Task to complete
All of the data must be returned word for word.

====== Source data

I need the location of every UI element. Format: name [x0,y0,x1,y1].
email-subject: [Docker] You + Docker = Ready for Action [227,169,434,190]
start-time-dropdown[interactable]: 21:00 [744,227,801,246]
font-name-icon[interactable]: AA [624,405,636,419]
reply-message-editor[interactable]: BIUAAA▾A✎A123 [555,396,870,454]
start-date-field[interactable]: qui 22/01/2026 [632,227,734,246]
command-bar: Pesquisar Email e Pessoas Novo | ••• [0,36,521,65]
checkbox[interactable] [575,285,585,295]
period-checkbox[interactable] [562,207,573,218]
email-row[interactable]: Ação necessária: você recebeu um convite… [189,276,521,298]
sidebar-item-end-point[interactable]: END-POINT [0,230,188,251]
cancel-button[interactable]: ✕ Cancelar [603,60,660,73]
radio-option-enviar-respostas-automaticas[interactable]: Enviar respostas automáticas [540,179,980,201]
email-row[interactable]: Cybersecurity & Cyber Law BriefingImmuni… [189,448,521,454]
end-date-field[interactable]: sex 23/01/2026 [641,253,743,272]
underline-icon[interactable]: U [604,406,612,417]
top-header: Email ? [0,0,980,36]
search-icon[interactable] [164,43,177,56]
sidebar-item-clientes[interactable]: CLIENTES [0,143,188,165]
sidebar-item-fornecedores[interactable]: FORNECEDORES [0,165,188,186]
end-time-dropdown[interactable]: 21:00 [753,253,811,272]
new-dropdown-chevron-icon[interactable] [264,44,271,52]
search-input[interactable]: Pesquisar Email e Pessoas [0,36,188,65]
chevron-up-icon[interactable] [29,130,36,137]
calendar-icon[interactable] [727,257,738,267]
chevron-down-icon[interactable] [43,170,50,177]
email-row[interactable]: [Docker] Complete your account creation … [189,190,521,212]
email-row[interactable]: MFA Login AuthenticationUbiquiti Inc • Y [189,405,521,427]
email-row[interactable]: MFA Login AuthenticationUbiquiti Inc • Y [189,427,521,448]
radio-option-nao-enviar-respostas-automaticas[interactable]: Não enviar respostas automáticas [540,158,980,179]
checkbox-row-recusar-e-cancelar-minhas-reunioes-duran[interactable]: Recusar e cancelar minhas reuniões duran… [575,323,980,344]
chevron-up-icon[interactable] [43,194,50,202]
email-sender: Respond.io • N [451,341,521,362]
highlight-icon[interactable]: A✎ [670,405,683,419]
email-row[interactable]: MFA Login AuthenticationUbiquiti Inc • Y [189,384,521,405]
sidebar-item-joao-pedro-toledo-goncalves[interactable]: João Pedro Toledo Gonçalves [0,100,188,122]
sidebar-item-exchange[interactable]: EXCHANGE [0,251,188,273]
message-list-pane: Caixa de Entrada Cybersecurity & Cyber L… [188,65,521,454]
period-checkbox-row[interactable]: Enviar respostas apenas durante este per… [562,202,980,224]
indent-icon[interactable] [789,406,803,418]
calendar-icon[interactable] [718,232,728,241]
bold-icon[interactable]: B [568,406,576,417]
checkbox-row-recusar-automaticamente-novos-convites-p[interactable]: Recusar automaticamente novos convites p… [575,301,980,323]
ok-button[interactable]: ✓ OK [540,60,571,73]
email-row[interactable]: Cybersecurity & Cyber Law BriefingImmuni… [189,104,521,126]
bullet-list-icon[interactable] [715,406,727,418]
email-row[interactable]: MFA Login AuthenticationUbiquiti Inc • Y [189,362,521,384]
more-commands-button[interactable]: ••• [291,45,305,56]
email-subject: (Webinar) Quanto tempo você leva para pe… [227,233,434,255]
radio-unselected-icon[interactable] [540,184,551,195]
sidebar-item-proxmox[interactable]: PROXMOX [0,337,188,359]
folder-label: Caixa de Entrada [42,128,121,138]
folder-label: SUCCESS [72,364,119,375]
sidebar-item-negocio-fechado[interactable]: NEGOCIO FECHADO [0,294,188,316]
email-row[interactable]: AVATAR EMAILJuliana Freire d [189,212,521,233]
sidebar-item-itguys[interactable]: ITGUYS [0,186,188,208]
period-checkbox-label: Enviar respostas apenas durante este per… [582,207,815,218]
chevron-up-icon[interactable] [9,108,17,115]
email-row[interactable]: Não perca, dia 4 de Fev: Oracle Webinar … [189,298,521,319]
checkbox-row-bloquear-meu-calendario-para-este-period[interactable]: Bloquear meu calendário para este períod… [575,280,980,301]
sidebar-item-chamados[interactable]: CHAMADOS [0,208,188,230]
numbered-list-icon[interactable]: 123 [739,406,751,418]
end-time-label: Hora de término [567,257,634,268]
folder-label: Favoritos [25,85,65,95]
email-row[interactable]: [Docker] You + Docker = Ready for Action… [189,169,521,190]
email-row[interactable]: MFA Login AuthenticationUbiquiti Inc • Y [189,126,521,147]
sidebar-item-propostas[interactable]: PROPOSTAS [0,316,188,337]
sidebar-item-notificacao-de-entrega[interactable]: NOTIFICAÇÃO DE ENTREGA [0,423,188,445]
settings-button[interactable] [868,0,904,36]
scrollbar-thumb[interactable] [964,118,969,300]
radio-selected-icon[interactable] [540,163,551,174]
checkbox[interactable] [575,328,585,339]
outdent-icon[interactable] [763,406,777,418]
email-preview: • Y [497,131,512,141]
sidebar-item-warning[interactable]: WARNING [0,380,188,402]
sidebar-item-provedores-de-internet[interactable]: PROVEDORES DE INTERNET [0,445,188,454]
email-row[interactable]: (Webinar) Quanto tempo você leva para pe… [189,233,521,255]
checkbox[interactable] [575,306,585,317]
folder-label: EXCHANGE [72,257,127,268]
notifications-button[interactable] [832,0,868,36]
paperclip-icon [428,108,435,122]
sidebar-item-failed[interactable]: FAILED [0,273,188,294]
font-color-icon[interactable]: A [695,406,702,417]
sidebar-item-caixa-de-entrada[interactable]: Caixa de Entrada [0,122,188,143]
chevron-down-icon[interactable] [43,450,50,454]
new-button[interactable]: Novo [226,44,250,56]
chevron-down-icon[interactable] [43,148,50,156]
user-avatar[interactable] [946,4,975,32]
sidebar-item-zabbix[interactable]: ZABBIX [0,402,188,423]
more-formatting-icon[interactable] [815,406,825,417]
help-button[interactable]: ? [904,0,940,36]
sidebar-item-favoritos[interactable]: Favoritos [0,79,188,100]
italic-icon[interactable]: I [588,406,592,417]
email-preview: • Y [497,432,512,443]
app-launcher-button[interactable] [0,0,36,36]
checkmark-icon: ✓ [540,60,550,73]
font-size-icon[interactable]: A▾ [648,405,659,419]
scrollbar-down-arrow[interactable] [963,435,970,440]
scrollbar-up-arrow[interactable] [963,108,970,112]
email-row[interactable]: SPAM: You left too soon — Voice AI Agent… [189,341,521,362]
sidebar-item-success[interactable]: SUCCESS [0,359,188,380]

============

Final answer
I need the location of every UI element. Format: name [x0,y0,x1,y1].
email-subject: [Docker] You + Docker = Ready for Action [227,169,434,190]
start-time-dropdown[interactable]: 21:00 [744,227,801,246]
font-name-icon[interactable]: AA [624,405,636,419]
reply-message-editor[interactable]: BIUAAA▾A✎A123 [555,396,870,454]
start-date-field[interactable]: qui 22/01/2026 [632,227,734,246]
command-bar: Pesquisar Email e Pessoas Novo | ••• [0,36,521,65]
checkbox[interactable] [575,285,585,295]
period-checkbox[interactable] [562,207,573,218]
email-row[interactable]: Ação necessária: você recebeu um convite… [189,276,521,298]
sidebar-item-end-point[interactable]: END-POINT [0,230,188,251]
cancel-button[interactable]: ✕ Cancelar [603,60,660,73]
radio-option-enviar-respostas-automaticas[interactable]: Enviar respostas automáticas [540,179,980,201]
email-row[interactable]: Cybersecurity & Cyber Law BriefingImmuni… [189,448,521,454]
end-date-field[interactable]: sex 23/01/2026 [641,253,743,272]
underline-icon[interactable]: U [604,406,612,417]
top-header: Email ? [0,0,980,36]
search-icon[interactable] [164,43,177,56]
sidebar-item-clientes[interactable]: CLIENTES [0,143,188,165]
sidebar-item-fornecedores[interactable]: FORNECEDORES [0,165,188,186]
end-time-dropdown[interactable]: 21:00 [753,253,811,272]
new-dropdown-chevron-icon[interactable] [264,44,271,52]
search-input[interactable]: Pesquisar Email e Pessoas [0,36,188,65]
chevron-up-icon[interactable] [29,130,36,137]
calendar-icon[interactable] [727,257,738,267]
chevron-down-icon[interactable] [43,170,50,177]
email-row[interactable]: [Docker] Complete your account creation … [189,190,521,212]
email-row[interactable]: MFA Login AuthenticationUbiquiti Inc • Y [189,405,521,427]
email-row[interactable]: MFA Login AuthenticationUbiquiti Inc • Y [189,427,521,448]
radio-option-nao-enviar-respostas-automaticas[interactable]: Não enviar respostas automáticas [540,158,980,179]
checkbox-row-recusar-e-cancelar-minhas-reunioes-duran[interactable]: Recusar e cancelar minhas reuniões duran… [575,323,980,344]
chevron-up-icon[interactable] [43,194,50,202]
email-sender: Respond.io • N [451,341,521,362]
highlight-icon[interactable]: A✎ [670,405,683,419]
email-row[interactable]: MFA Login AuthenticationUbiquiti Inc • Y [189,384,521,405]
sidebar-item-joao-pedro-toledo-goncalves[interactable]: João Pedro Toledo Gonçalves [0,100,188,122]
sidebar-item-exchange[interactable]: EXCHANGE [0,251,188,273]
message-list-pane: Caixa de Entrada Cybersecurity & Cyber L… [188,65,521,454]
period-checkbox-row[interactable]: Enviar respostas apenas durante este per… [562,202,980,224]
indent-icon[interactable] [789,406,803,418]
calendar-icon[interactable] [718,232,728,241]
bold-icon[interactable]: B [568,406,576,417]
checkbox-row-recusar-automaticamente-novos-convites-p[interactable]: Recusar automaticamente novos convites p… [575,301,980,323]
ok-button[interactable]: ✓ OK [540,60,571,73]
email-row[interactable]: Cybersecurity & Cyber Law BriefingImmuni… [189,104,521,126]
bullet-list-icon[interactable] [715,406,727,418]
email-row[interactable]: MFA Login AuthenticationUbiquiti Inc • Y [189,362,521,384]
more-commands-button[interactable]: ••• [291,45,305,56]
email-subject: (Webinar) Quanto tempo você leva para pe… [227,233,434,255]
radio-unselected-icon[interactable] [540,184,551,195]
sidebar-item-proxmox[interactable]: PROXMOX [0,337,188,359]
folder-label: Caixa de Entrada [42,128,121,138]
folder-label: SUCCESS [72,364,119,375]
sidebar-item-negocio-fechado[interactable]: NEGOCIO FECHADO [0,294,188,316]
email-row[interactable]: AVATAR EMAILJuliana Freire d [189,212,521,233]
sidebar-item-itguys[interactable]: ITGUYS [0,186,188,208]
period-checkbox-label: Enviar respostas apenas durante este per… [582,207,815,218]
chevron-up-icon[interactable] [9,108,17,115]
email-row[interactable]: Não perca, dia 4 de Fev: Oracle Webinar … [189,298,521,319]
checkbox-row-bloquear-meu-calendario-para-este-period[interactable]: Bloquear meu calendário para este períod… [575,280,980,301]
sidebar-item-chamados[interactable]: CHAMADOS [0,208,188,230]
numbered-list-icon[interactable]: 123 [739,406,751,418]
end-time-label: Hora de término [567,257,634,268]
folder-label: Favoritos [25,85,65,95]
email-row[interactable]: [Docker] You + Docker = Ready for Action… [189,169,521,190]
email-row[interactable]: MFA Login AuthenticationUbiquiti Inc • Y [189,126,521,147]
sidebar-item-propostas[interactable]: PROPOSTAS [0,316,188,337]
sidebar-item-notificacao-de-entrega[interactable]: NOTIFICAÇÃO DE ENTREGA [0,423,188,445]
settings-button[interactable] [868,0,904,36]
scrollbar-thumb[interactable] [964,118,969,300]
radio-selected-icon[interactable] [540,163,551,174]
checkbox[interactable] [575,328,585,339]
outdent-icon[interactable] [763,406,777,418]
email-preview: • Y [497,131,512,141]
sidebar-item-warning[interactable]: WARNING [0,380,188,402]
sidebar-item-provedores-de-internet[interactable]: PROVEDORES DE INTERNET [0,445,188,454]
email-row[interactable]: (Webinar) Quanto tempo você leva para pe… [189,233,521,255]
checkbox[interactable] [575,306,585,317]
folder-label: EXCHANGE [72,257,127,268]
notifications-button[interactable] [832,0,868,36]
paperclip-icon [428,108,435,122]
sidebar-item-failed[interactable]: FAILED [0,273,188,294]
font-color-icon[interactable]: A [695,406,702,417]
sidebar-item-caixa-de-entrada[interactable]: Caixa de Entrada [0,122,188,143]
chevron-down-icon[interactable] [43,450,50,454]
new-button[interactable]: Novo [226,44,250,56]
chevron-down-icon[interactable] [43,148,50,156]
user-avatar[interactable] [946,4,975,32]
sidebar-item-zabbix[interactable]: ZABBIX [0,402,188,423]
more-formatting-icon[interactable] [815,406,825,417]
help-button[interactable]: ? [904,0,940,36]
sidebar-item-favoritos[interactable]: Favoritos [0,79,188,100]
italic-icon[interactable]: I [588,406,592,417]
email-preview: • Y [497,432,512,443]
app-launcher-button[interactable] [0,0,36,36]
checkmark-icon: ✓ [540,60,550,73]
font-size-icon[interactable]: A▾ [648,405,659,419]
scrollbar-down-arrow[interactable] [963,435,970,440]
scrollbar-up-arrow[interactable] [963,108,970,112]
email-row[interactable]: SPAM: You left too soon — Voice AI Agent… [189,341,521,362]
sidebar-item-success[interactable]: SUCCESS [0,359,188,380]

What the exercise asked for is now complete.